#### MATERIAL PROVIDED ####

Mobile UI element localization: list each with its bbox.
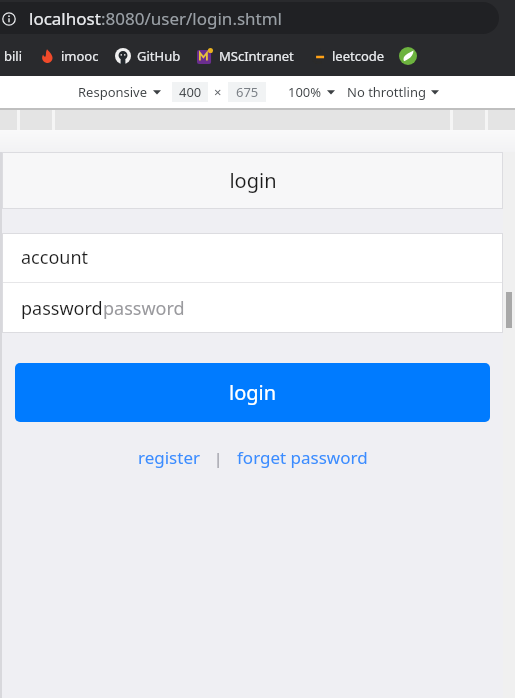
- other: Site information: [0, 10, 18, 28]
- staticText: Responsive: [78, 83, 148, 101]
- staticText: localhost: [29, 7, 101, 30]
- staticText: 100%: [288, 83, 322, 101]
- staticText: password: [21, 296, 103, 321]
- button[interactable]: bili: [2, 47, 25, 65]
- staticText: ×: [214, 83, 222, 101]
- staticText: MScIntranet: [219, 47, 294, 65]
- staticText: bili: [4, 47, 23, 65]
- button[interactable]: Responsive: [78, 83, 161, 101]
- staticText: login: [229, 167, 277, 194]
- button[interactable]: password: [2, 283, 503, 333]
- button[interactable]: No throttling: [347, 83, 439, 101]
- button[interactable]: Spring: [399, 47, 417, 65]
- staticText: account: [21, 245, 89, 270]
- staticText: register: [138, 446, 200, 469]
- staticText: |: [214, 448, 223, 468]
- staticText: No throttling: [347, 83, 426, 101]
- staticText: 675: [236, 83, 259, 101]
- button[interactable]: GitHub: [113, 47, 183, 65]
- button[interactable]: imooc: [37, 47, 101, 65]
- staticText: :8080/user/login.shtml: [101, 7, 282, 30]
- button[interactable]: register: [134, 446, 204, 469]
- button[interactable]: leetcode: [308, 47, 387, 65]
- button[interactable]: 675: [228, 82, 266, 102]
- button[interactable]: Site information: [0, 2, 499, 34]
- button[interactable]: account: [2, 233, 503, 282]
- staticText: GitHub: [137, 47, 181, 65]
- staticText: forget password: [237, 446, 368, 469]
- button[interactable]: 100%: [288, 83, 335, 101]
- staticText: imooc: [61, 47, 99, 65]
- staticText: 400: [179, 83, 202, 101]
- staticText: password: [103, 296, 185, 321]
- button[interactable]: 400: [172, 82, 208, 102]
- staticText: login: [229, 379, 277, 406]
- staticText: leetcode: [332, 47, 385, 65]
- button[interactable]: login: [15, 363, 490, 422]
- button[interactable]: forget password: [233, 446, 372, 469]
- button[interactable]: MScIntranet: [195, 47, 296, 65]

####

**TASK OBJECTIVE:** Lines that hold "throttling" are the ones to copy, so pick each out from the data.

**SOLVED EXERCISE:**
- button[interactable]: No throttling: [347, 83, 439, 101]
- staticText: No throttling: [347, 83, 426, 101]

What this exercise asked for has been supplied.